Joe Schmidt's Ireland no longer looks like a Joe Schmidt team.
Successful Schmidt sides - all of them up until 2019 - needed Johnny Sexton to guide them from the start, middle and glorious ending.
It’s an undisguisable fact central to the ongoing malaise.
“After Scotland we felt we were in a brilliant place, after Japan we were pretty low. Today, we did a job,” said Sexton before singing off the party hymn sheet once again.
Samoa next. One game at a time. He rarely avoids a pointed question: can Ireland reach the performance level needed to beat South Africa or New Zealand? Neither captain nor coach could answer with any clarity.

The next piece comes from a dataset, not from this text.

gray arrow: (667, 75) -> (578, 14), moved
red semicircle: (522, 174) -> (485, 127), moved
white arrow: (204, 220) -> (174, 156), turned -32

“Look,” said captain. “It’s very hard to say after a game like that.”
“I concur,” said coach.
The problem remains the same.
News of Joey Carbery’s “ankle irritation” was delivered via Japanese volunteers handing out team sheets. After a quick scramble to pigeon the information into wider consciousness everyone settled in for The Johnny Sexton Show.
Tactical decision: 40 minutes is all we were getting. 60 minutes is promised against the Samoans. Not a second more for Irish rugby’s porcelain doll to ensure 80 minutes is possible come the World Cup quarter-final.

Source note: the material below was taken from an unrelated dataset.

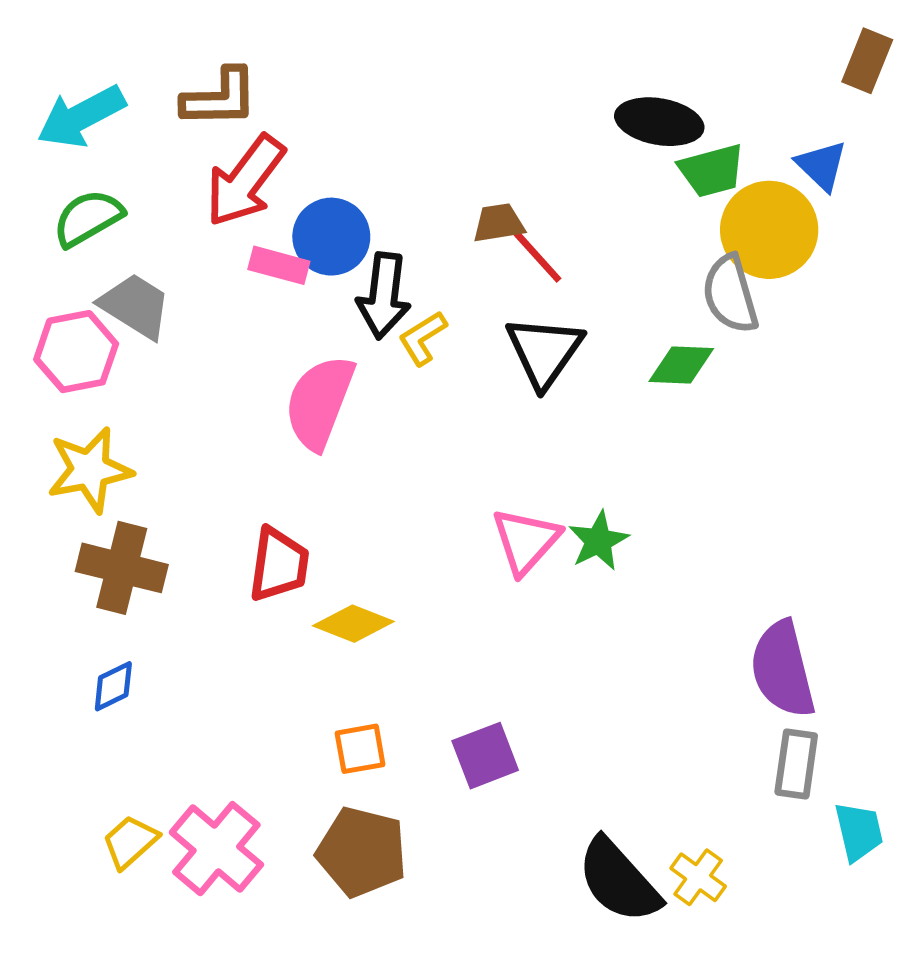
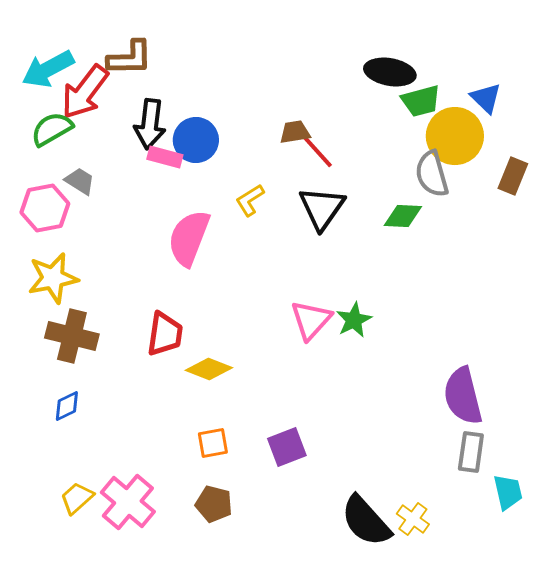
brown rectangle: (867, 61) -> (513, 176), moved
red arrow: (245, 181) -> (85, 92), moved
black arrow: (384, 296) -> (150, 124), moved
gray trapezoid: (135, 306) -> (80, 181), size x0.7
brown pentagon: (362, 852) -> (214, 504), size x0.7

After his latest calming tutorial in outhalf play, it’s more apparent than ever that any hope of this Ireland side going where no Irish team has ever been is dependent on Sexton’s fully flexible limbs and ligaments.
The risk will always be to remove him. There has been precious reward from using Jack Carty at this tournament. It's hardly the Connacht outhalf's fault. Capped age 27. Tossed into the Lion's den - The Ecopa in Shizuoka - for his first competitive start.
And now this. Carty was not tasked with guiding Ireland past Russia, a team ranked 20th in the world. Nothing of the sort. Sexton had delivered. Sexton had directed others here, there and everywhere for 40 crisp minutes that yielded one pretty and two ugly tries.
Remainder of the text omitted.